━━━ SUPPLIED INFORMATION ━━━

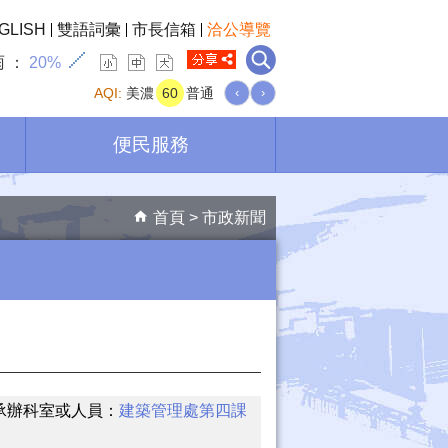
GLISH
雙語詞彙
市長信箱
洽公導覽
雨
20%
AQI:
美濃
60
普通
‹
›
便民服務
首頁
市政新聞
承辦科室或人員：
建築管理處第四課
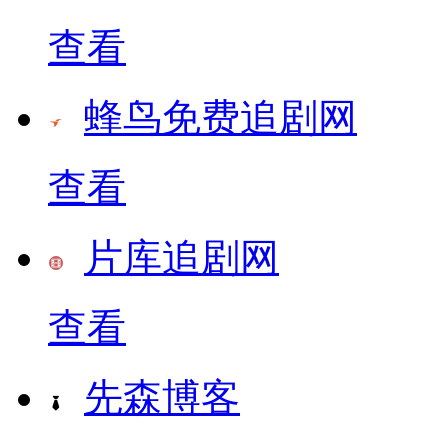
查看
蜂鸟免费追剧网
查看
片库追剧网
查看
先森博客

━━━

▸ WHAT TO PRODUCE: Print the records exactly, every one. Leave out the pictures.

▸ RESPONSE TO THE EXERCISE:
GLISH
雙語詞彙
市長信箱
洽公導覽
雨
20%
AQI:
美濃
60
普通
‹
›
便民服務
首頁
市政新聞
承辦科室或人員：
建築管理處第四課
查看
蜂鸟免费追剧网
查看
片库追剧网
查看
先森博客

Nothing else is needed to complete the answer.